Charleroi: trois ans de prison avec sursis pour avoir causé une overdose mortelle

Deux traces de piqûres ont été relevées et une dose de stupéfiants 30 fois plus élevée a été relevée dans le sang du défunt qui n'a pas eu le temps de métaboliser cette drogue (illustration).
Deux traces de piqûres ont été relevées et une dose de stupéfiants 30 fois plus élevée a été relevée dans le sang du défunt qui n'a pas eu le temps de métaboliser cette drogue (illustration). - © DR

Le tribunal correctionnel de Charleroi a condamné, ce lundi, un toxicomane à trois ans de prison avec sursis probatoire pour la moitié de la peine.

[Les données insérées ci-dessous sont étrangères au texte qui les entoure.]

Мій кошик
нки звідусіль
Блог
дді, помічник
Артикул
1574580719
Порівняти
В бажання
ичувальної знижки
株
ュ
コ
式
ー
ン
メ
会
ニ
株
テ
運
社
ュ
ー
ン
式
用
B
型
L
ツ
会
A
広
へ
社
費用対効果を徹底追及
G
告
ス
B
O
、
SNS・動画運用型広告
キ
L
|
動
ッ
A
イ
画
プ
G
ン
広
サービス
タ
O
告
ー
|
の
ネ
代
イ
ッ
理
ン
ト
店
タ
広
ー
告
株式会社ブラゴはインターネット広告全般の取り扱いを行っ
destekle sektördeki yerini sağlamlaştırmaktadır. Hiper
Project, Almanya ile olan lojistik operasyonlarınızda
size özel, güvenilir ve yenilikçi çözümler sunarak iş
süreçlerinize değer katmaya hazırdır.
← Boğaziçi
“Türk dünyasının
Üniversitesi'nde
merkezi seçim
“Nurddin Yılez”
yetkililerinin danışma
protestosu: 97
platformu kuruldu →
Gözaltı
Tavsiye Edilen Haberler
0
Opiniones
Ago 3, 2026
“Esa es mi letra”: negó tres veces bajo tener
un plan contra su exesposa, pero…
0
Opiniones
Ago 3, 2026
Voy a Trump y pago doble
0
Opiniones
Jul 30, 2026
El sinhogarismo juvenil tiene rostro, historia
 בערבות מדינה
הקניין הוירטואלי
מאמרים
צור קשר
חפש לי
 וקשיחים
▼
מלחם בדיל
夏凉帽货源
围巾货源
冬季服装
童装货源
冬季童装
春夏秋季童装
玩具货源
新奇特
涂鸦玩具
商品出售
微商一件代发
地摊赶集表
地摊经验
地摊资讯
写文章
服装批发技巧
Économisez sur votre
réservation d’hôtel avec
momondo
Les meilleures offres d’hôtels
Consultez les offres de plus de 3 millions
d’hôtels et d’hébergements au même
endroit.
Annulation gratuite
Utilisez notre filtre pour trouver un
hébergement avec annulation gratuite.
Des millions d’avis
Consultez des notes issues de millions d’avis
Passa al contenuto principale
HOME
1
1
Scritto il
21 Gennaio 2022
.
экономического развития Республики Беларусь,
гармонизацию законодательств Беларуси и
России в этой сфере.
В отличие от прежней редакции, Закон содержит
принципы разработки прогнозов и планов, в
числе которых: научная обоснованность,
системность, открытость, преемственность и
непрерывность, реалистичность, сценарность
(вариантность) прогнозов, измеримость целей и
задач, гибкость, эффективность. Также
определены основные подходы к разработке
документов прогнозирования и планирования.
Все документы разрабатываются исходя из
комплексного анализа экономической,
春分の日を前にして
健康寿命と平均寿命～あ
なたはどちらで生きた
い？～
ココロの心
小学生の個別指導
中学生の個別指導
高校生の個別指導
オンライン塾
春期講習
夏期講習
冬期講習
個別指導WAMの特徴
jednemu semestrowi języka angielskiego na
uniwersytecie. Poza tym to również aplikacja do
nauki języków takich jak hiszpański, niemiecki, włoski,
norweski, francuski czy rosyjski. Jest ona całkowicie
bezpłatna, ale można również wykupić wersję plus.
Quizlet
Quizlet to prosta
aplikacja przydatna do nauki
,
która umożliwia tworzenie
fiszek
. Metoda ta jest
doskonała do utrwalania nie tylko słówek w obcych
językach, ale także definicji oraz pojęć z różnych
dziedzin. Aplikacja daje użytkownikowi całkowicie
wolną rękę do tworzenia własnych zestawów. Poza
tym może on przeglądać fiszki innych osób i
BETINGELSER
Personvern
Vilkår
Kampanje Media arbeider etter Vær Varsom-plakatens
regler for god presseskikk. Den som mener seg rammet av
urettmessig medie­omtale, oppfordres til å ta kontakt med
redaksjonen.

En 2013, il avait administré une dose d'héroïne à un ami consommateur, ce qui avait entraîné son décès. Il a été reconnu coupable d'avoir délivré de l'héroïne avec la circonstance que cela a entraîné la mort de la victime et non d'assassinat comme le réclamait la partie civile.

Le 15 mai 2013, Allan M. et la victime Steeve B. avaient acheté de l'héroïne à Charleroi pour la consommer dans un buisson du parc Notre-Dame. Le prévenu explique avoir sombré dans l'inconscience et retrouvé son ami inerte à son réveil. Malgré l'intervention des secours, Steeve B. est décédé d'overdose.

Allan M. a été renvoyé devant le tribunal correctionnel pour avoir délivré avec la circonstance que cela a entraîné la mort de la victime. Il explique qu'il consommait de la drogue avec Steeve B. depuis quatre ou cinq ans et que, ce jour-là, ils ont consommé une trop forte dose d'héroïne.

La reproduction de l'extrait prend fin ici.